> _Requirement_:
Lower down are entries containing pictures. Copy exactly, without those pictures, the lines from the line with "due to delays" through the line with "Architecture (IA) can be akin to solving a".

[Page-level text extractions]

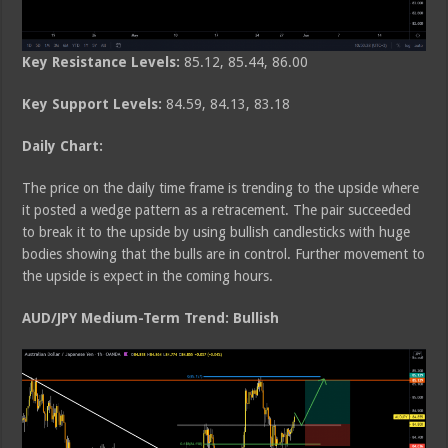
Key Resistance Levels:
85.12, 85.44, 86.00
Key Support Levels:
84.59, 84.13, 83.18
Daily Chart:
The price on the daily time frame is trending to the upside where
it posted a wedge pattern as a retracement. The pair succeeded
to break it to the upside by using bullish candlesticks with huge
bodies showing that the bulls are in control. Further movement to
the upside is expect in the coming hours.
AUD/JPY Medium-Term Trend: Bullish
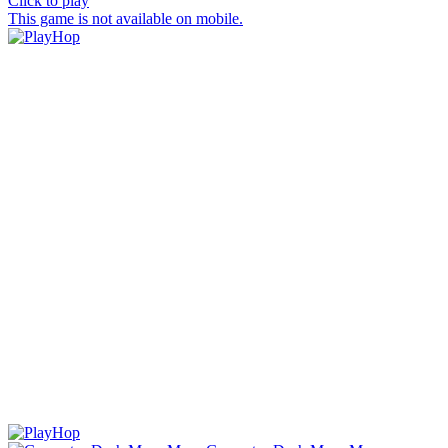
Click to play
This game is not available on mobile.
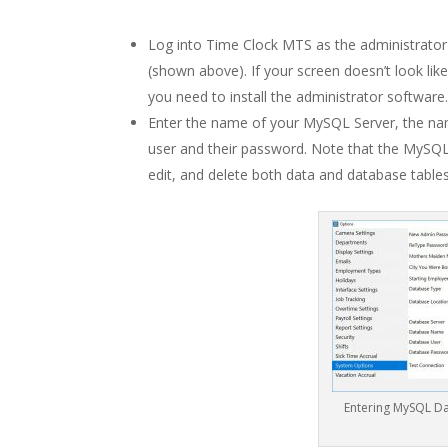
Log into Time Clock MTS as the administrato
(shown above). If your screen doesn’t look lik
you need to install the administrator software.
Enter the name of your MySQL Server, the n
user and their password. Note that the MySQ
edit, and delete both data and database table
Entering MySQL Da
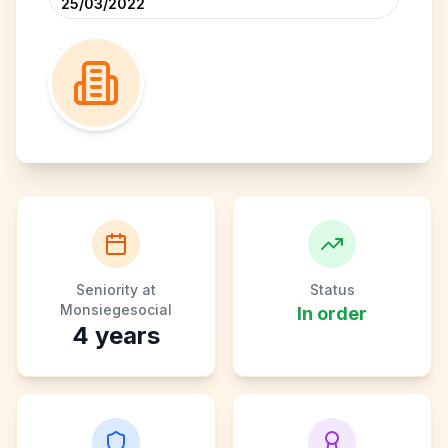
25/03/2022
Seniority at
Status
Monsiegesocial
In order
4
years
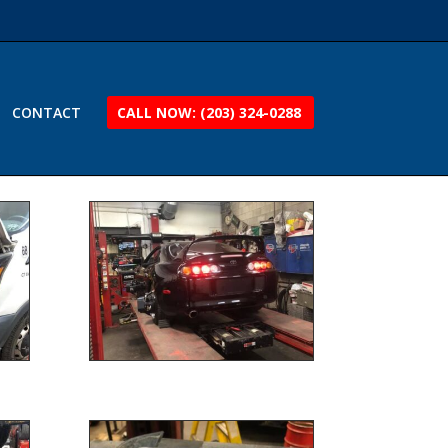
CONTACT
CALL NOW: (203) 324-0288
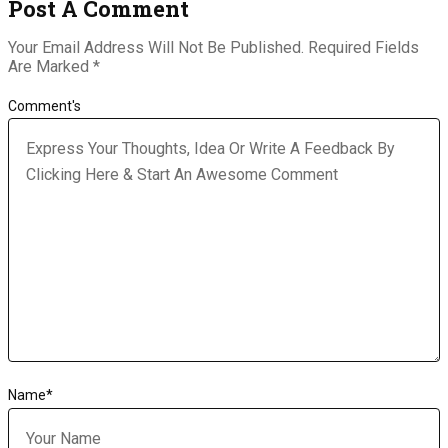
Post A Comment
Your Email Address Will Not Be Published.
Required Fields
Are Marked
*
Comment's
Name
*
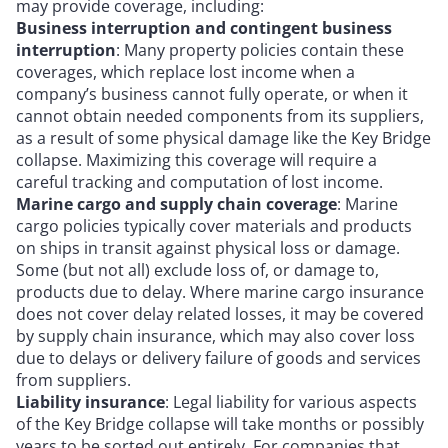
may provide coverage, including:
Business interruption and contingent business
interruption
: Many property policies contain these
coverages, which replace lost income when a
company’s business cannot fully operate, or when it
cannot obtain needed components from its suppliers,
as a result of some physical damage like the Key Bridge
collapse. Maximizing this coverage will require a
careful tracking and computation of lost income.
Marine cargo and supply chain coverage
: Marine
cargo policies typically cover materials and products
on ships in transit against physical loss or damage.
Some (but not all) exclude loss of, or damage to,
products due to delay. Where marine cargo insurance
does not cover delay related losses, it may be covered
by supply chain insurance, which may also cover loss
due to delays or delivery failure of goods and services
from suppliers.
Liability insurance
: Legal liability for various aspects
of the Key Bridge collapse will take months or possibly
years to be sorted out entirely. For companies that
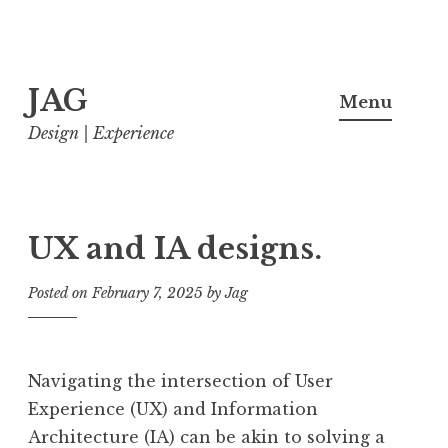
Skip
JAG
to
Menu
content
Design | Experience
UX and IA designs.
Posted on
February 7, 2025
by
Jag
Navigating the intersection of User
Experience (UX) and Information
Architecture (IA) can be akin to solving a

==

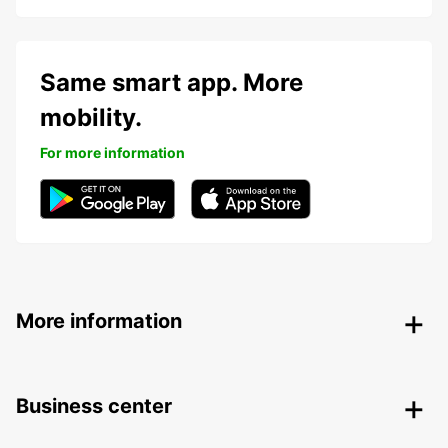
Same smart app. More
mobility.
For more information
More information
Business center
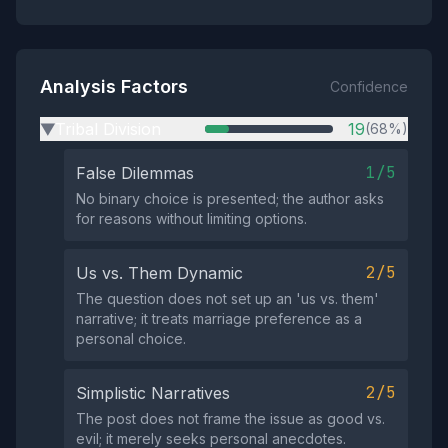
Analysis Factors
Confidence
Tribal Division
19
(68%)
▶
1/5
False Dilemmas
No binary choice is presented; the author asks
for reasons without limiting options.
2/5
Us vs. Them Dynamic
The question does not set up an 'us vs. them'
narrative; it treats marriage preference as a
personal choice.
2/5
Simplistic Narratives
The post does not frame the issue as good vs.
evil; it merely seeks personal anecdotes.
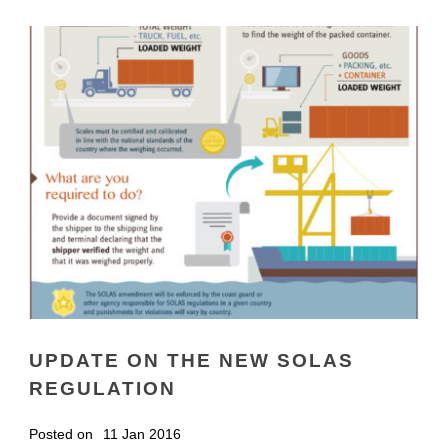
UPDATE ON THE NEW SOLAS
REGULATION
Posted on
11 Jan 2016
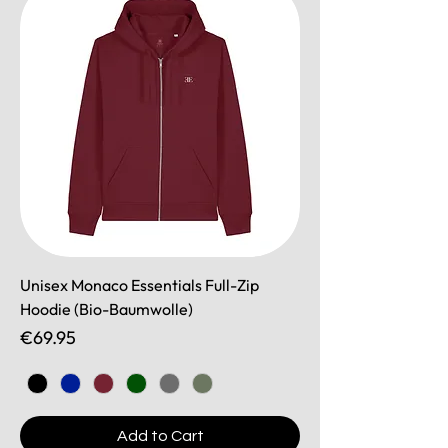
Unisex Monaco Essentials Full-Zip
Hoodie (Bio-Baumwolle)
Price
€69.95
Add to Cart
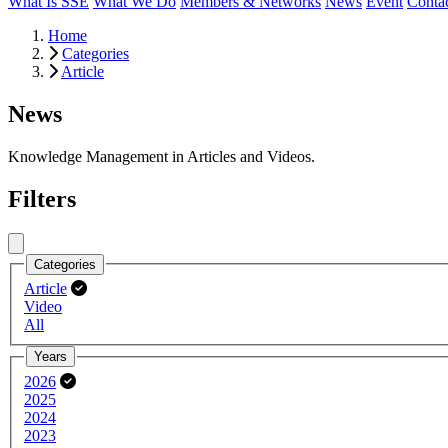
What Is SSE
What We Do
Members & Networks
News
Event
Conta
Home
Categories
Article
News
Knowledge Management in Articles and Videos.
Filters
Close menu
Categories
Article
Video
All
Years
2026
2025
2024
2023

> _Response area_:
due to delays or delivery failure of goods and services
from suppliers.
Liability insurance
: Legal liability for various aspects
of the Key Bridge collapse will take months or possibly
years to be sorted out entirely. For companies that
Skip
JAG
to
Menu
content
Design | Experience
UX and IA designs.
Posted on
February 7, 2025
by
Jag
Navigating the intersection of User
Experience (UX) and Information
Architecture (IA) can be akin to solving a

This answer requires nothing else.